EXCERPTED DATA>
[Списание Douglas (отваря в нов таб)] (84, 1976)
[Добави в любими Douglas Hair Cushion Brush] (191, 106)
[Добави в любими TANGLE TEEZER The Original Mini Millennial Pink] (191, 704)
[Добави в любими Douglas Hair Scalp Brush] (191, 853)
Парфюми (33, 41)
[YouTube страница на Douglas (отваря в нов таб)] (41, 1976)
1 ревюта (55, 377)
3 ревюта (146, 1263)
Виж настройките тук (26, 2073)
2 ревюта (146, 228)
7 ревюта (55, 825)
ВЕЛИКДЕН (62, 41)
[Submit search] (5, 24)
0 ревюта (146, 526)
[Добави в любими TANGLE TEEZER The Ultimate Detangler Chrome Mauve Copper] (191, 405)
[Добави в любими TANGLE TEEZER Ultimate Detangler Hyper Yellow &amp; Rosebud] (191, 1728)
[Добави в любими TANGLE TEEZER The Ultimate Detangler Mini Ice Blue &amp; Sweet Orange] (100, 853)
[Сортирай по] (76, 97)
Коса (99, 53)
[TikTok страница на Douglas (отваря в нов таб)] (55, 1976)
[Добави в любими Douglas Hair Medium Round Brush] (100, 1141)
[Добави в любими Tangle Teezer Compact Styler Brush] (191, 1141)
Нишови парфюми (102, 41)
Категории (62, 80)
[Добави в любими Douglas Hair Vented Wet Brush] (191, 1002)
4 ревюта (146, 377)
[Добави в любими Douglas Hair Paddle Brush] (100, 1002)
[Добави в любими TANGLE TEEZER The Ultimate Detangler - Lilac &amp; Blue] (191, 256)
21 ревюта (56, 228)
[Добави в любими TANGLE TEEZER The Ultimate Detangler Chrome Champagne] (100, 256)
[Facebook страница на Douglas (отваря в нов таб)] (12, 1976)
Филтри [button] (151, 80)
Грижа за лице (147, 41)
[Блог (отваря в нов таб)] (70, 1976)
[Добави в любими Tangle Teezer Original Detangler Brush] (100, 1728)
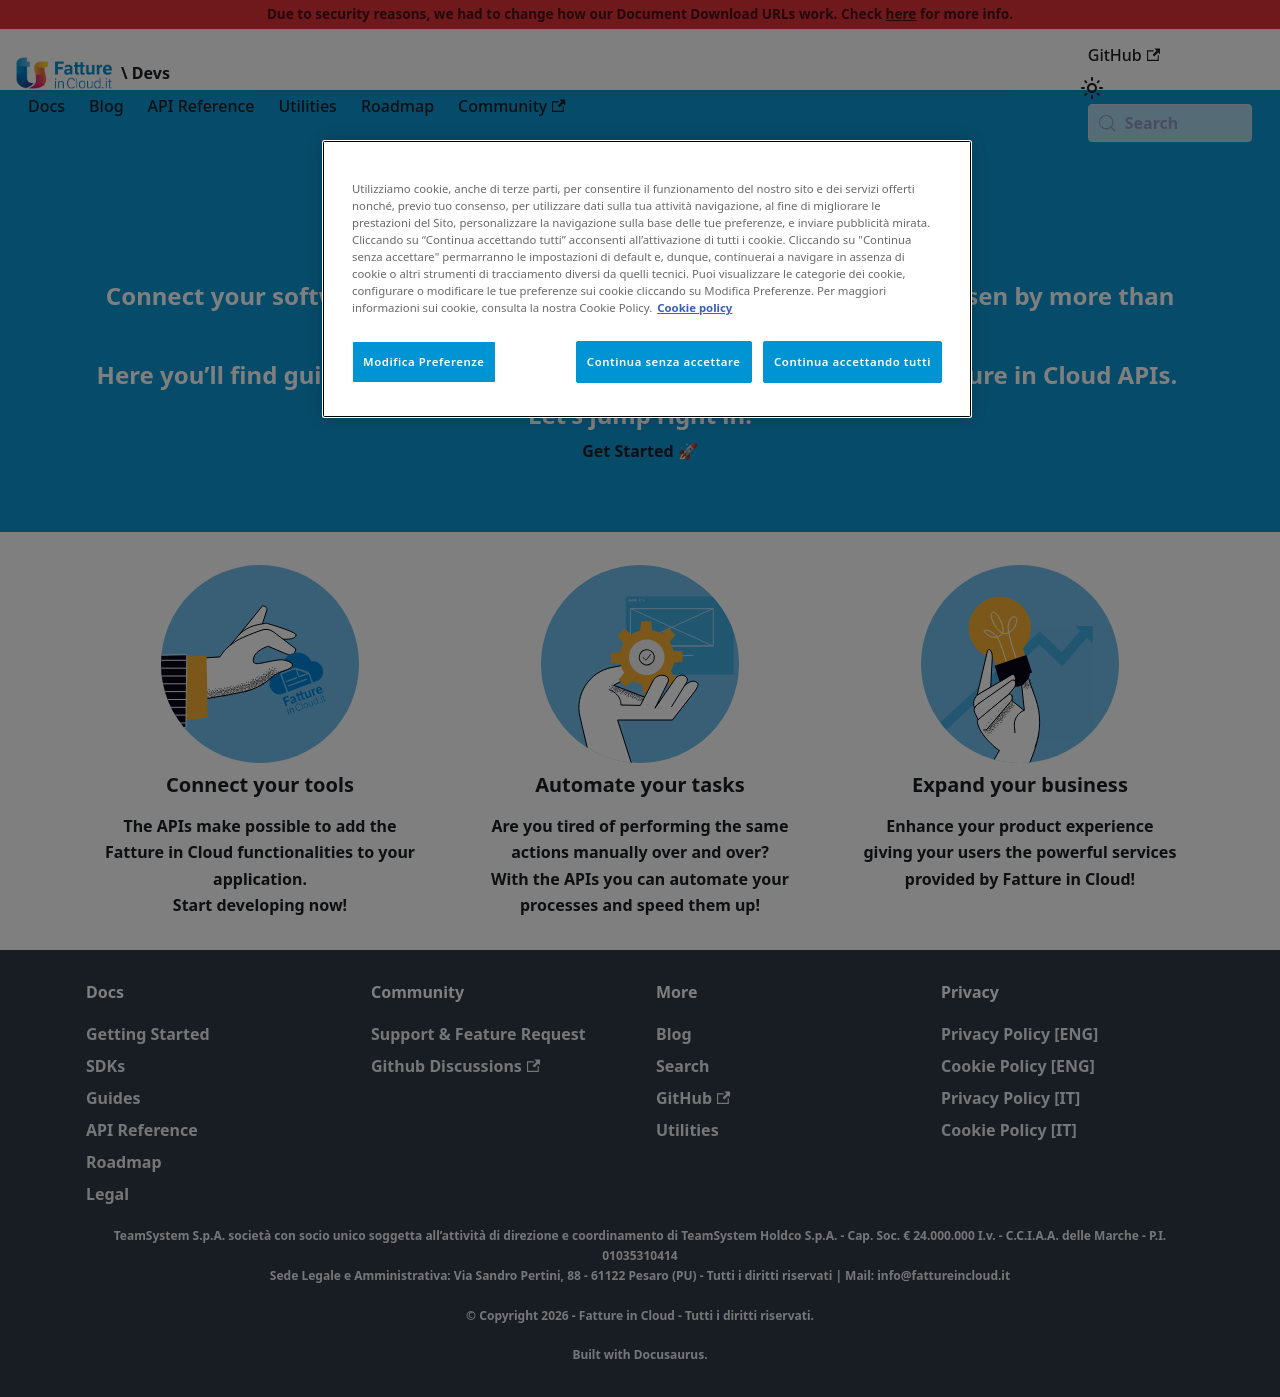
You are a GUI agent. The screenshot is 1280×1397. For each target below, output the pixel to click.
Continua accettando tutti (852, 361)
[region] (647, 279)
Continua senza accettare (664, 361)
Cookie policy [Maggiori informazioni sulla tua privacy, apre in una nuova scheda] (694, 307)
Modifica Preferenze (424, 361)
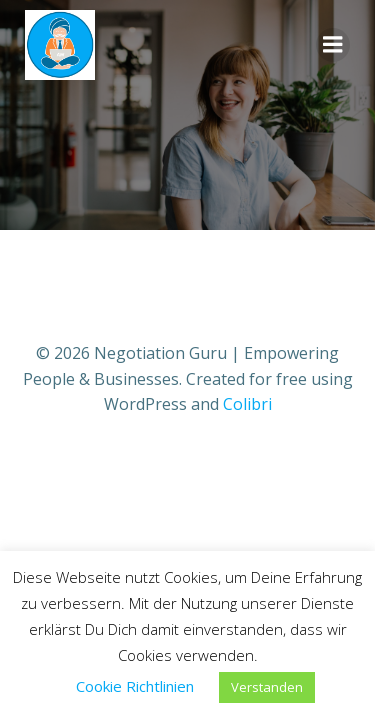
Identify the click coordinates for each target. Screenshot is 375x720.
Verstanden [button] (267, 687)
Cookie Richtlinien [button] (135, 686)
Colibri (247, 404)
---
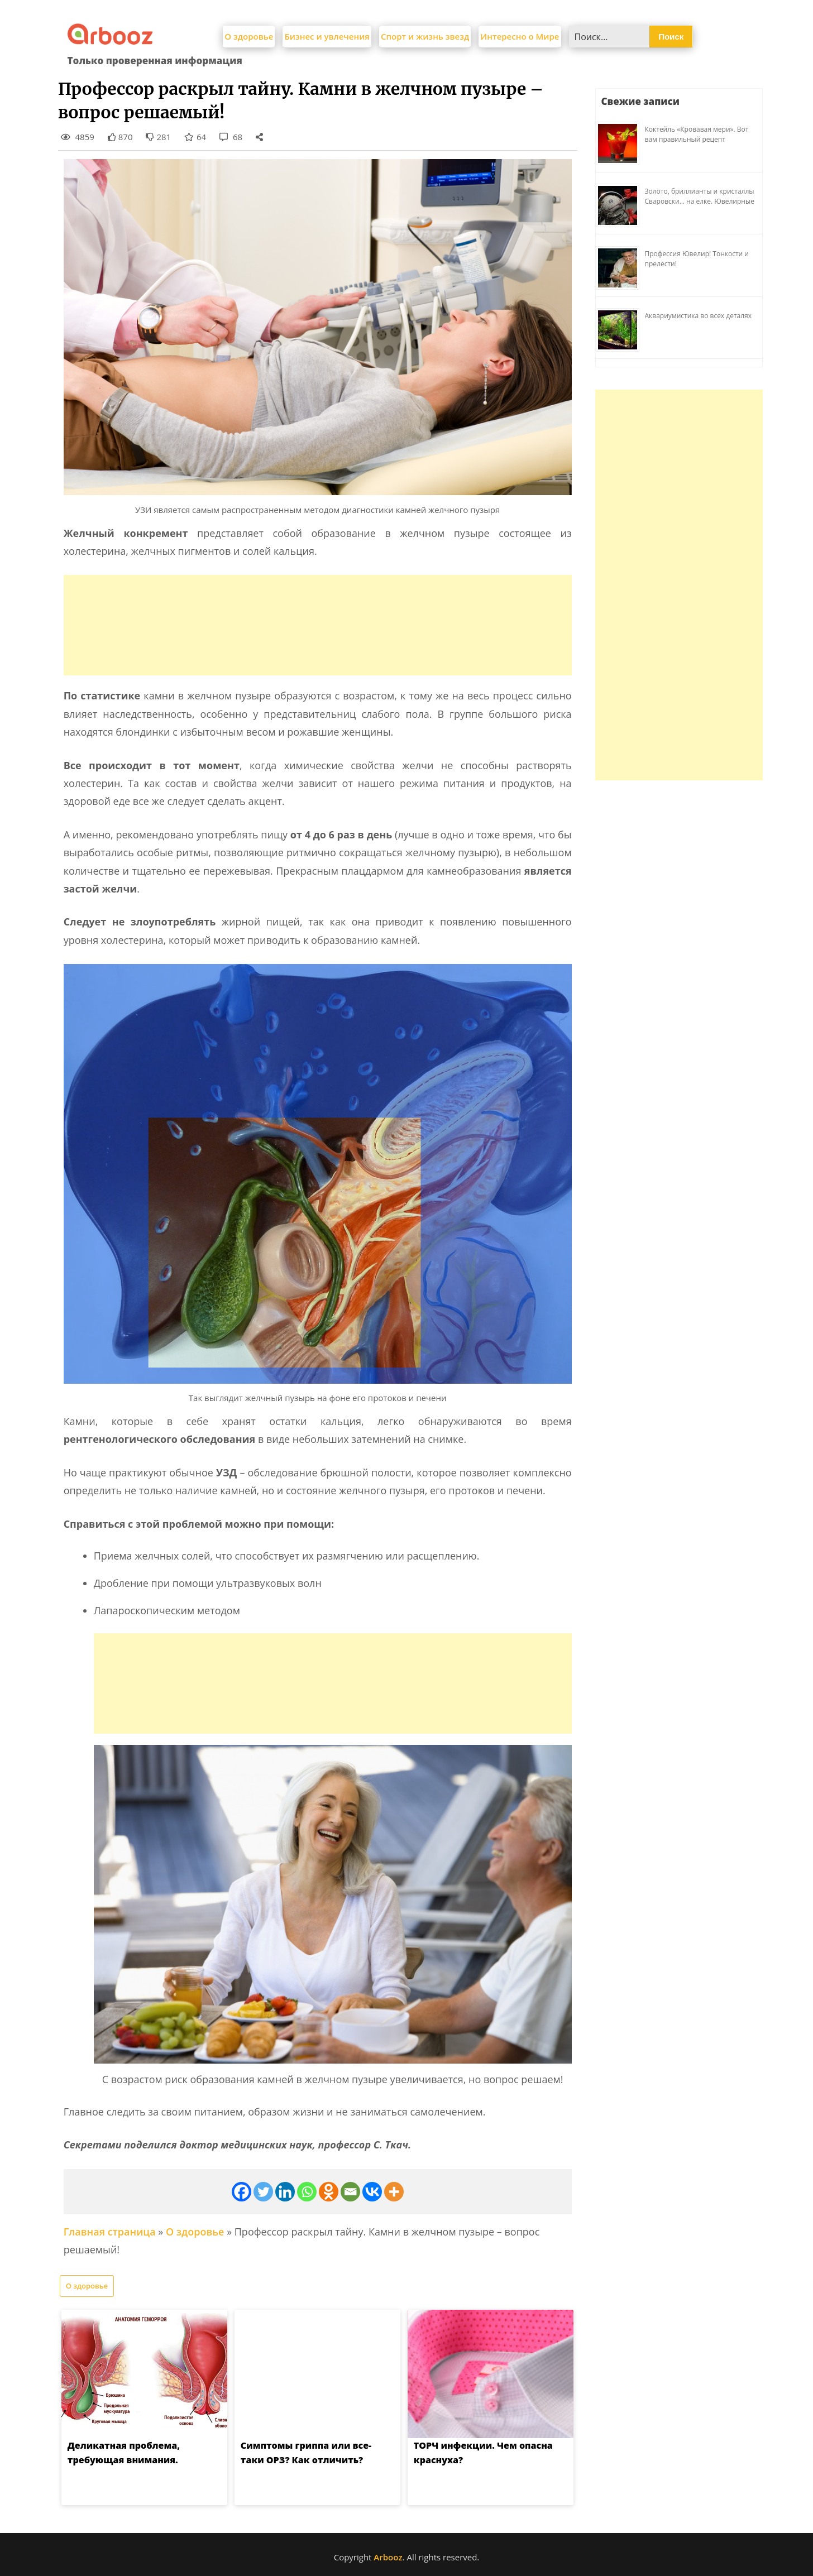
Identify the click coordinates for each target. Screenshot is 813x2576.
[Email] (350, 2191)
==
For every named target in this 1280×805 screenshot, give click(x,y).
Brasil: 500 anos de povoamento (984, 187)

EXERCISE>
Above is a listing; print exactly its lines from the one with "[Сортирай по] (76, 97)" through the one with "4 ревюта (146, 377)", and no other lines.

SOLUTION TO THIS PROBLEM>
[Сортирай по] (76, 97)
Коса (99, 53)
[TikTok страница на Douglas (отваря в нов таб)] (55, 1976)
[Добави в любими Douglas Hair Medium Round Brush] (100, 1141)
[Добави в любими Tangle Teezer Compact Styler Brush] (191, 1141)
Нишови парфюми (102, 41)
Категории (62, 80)
[Добави в любими Douglas Hair Vented Wet Brush] (191, 1002)
4 ревюта (146, 377)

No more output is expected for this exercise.